Aurora Ramazzotti è diventata il simbolo della body positivity, è da quando ha postato sui social la foto con i brufoli in vista che sta "spaccando" il web, a dimostrazione del fatto che non bisognerebbe mai vergognarsi delle proprie "imperfezioni". Al motto di "Siamo belli noi, con le nostre cicatrici", ha dato prova di non volersi servire di filtri e fotoritocco come molte colleghe, si sente una normale ragazza di 23 anni e ha intenzione di combattere contro le sue insicurezze piuttosto che nasconderle. Anche se all'apparenza la sua vita potrebbe sembrare un vero e proprio sogno, la verità è che essere una figlia d'arte le ha provocato non pochi disagi fin da bambina.

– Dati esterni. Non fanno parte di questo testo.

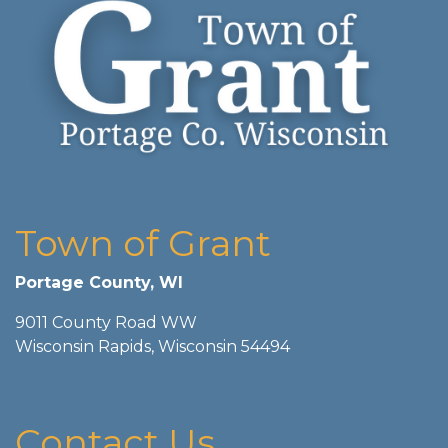
Town of Grant
Portage County, WI
9011 County Road WW
Wisconsin Rapids, Wisconsin 54494
Contact Us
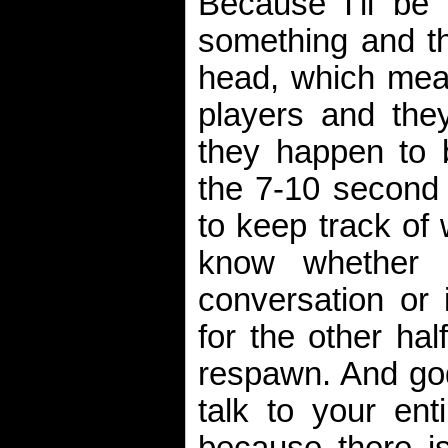
Because I’ll be 
something and th
head, which mean
players and the
they happen to 
the 7-10 second
to keep track of
know whether 
conversation or 
for the other hal
respawn. And god
talk to your ent
because there i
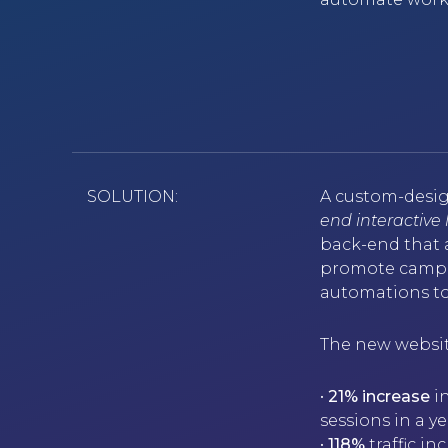
SOLUTION:
A custom-desig
end interactive
back-end that a
promote campai
automations to
The new websit
•
21% increase
in
sessions in a 
•
118%
traffic i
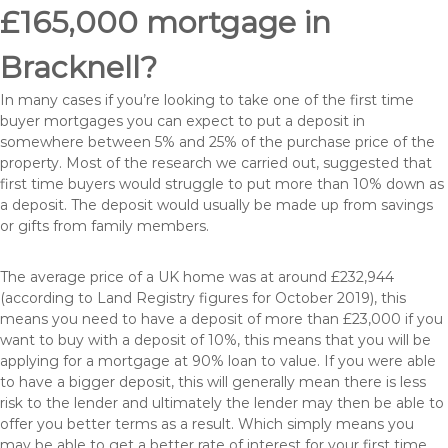
£165,000 mortgage in
Bracknell?
In many cases if you’re looking to take one of the first time
buyer mortgages you can expect to put a deposit in
somewhere between 5% and 25% of the purchase price of the
property. Most of the research we carried out, suggested that
first time buyers would struggle to put more than 10% down as
a deposit. The deposit would usually be made up from savings
or gifts from family members.
The average price of a UK home was at around £232,944
(according to Land Registry figures for October 2019), this
means you need to have a deposit of more than £23,000 if you
want to buy with a deposit of 10%, this means that you will be
applying for a mortgage at 90% loan to value. If you were able
to have a bigger deposit, this will generally mean there is less
risk to the lender and ultimately the lender may then be able to
offer you better terms as a result. Which simply means you
may be able to get a better rate of interest for your first time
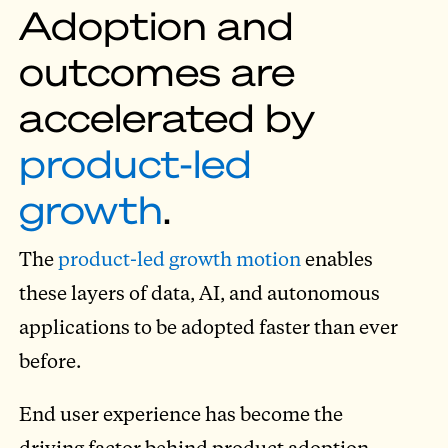
Adoption and
outcomes are
accelerated by
product-led
growth
.
The
product-led growth motion
enables
these layers of data, AI, and autonomous
applications to be adopted faster than ever
before.
End user experience has become the
driving factor behind product adoption,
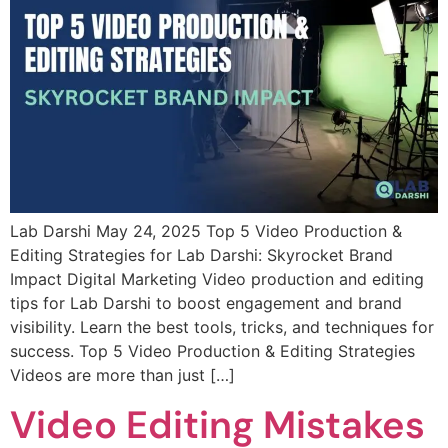
Lab Darshi May 24, 2025 Top 5 Video Production &
Editing Strategies for Lab Darshi: Skyrocket Brand
Impact Digital Marketing Video production and editing
tips for Lab Darshi to boost engagement and brand
visibility. Learn the best tools, tricks, and techniques for
success. Top 5 Video Production & Editing Strategies
Videos are more than just […]
Video Editing Mistakes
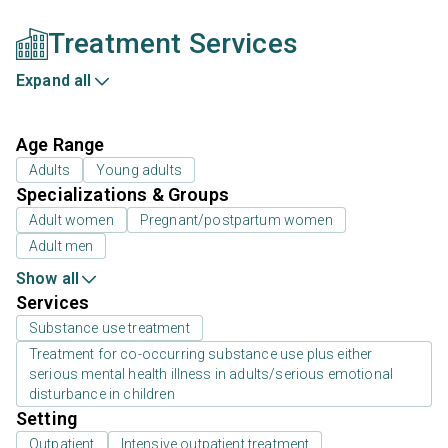
Treatment Services
Expand all
Age Range
Adults
Young adults
Specializations & Groups
Adult women
Pregnant/postpartum women
Adult men
Show all
Services
Substance use treatment
Treatment for co-occurring substance use plus either
serious mental health illness in adults/serious emotional
disturbance in children
Setting
Outpatient
Intensive outpatient treatment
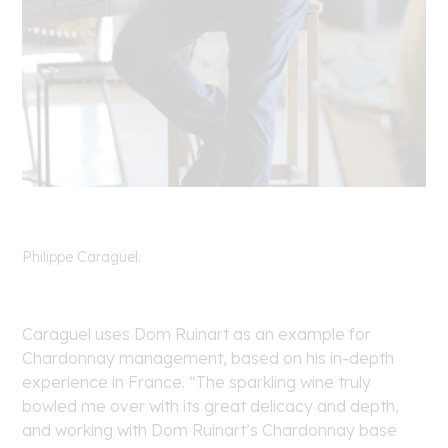
Philippe Caraguel.
Caraguel uses Dom Ruinart as an example for
Chardonnay management, based on his in-depth
experience in France. “The sparkling wine truly
bowled me over with its great delicacy and depth,
and working with Dom Ruinart’s Chardonnay base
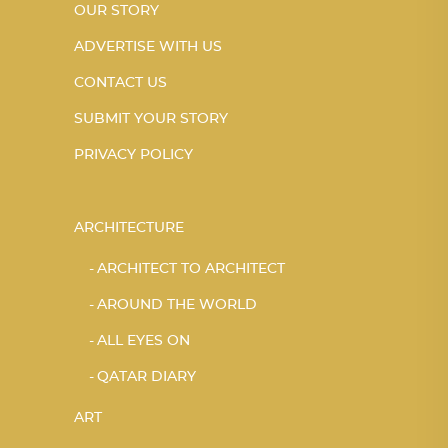
OUR STORY
ADVERTISE WITH US
CONTACT US
SUBMIT YOUR STORY
PRIVACY POLICY
ARCHITECTURE
ARCHITECT TO ARCHITECT
AROUND THE WORLD
ALL EYES ON
QATAR DIARY
ART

Di recente è stata intervistata a "Ogni Mattina" su TV8 e ha rivelato che non è stato semplice accettare i continui confronti con la mamma Michelle Hunziker.

Quando aveva 14 anni, ad esempio, divenne vittima di body shaming dopo che sulle riviste di gossip comparse una foto che ritraeva lei e la madre al mare. Nel testo veniva affermato che la conduttrice era più bella di lei. Essendo solo una ragazzina, Aurora non la prese bene, fece fatica a trovare la forza per amarsi, soprattutto perché si trovava in un periodo di enormi cambiamenti fisici come l'adolescenza. Oggi, dopo un lungo lavoro su se stessa, ha imparato ad accettarsi così com'è ma, consapevole del fatto che, tra social e mondo dello spettacolo, vengono trasmessi stereotipi di bellezza irraggiungibili, ha deciso di mostrarsi "al naturale". Qual è il messaggio che vuole mandare? È arrivato il momento di dire basta a modelli che non esistono, solo in questo modo le nuove generazioni smetteranno di andare alla ricerca della perfezione a tutti i costi.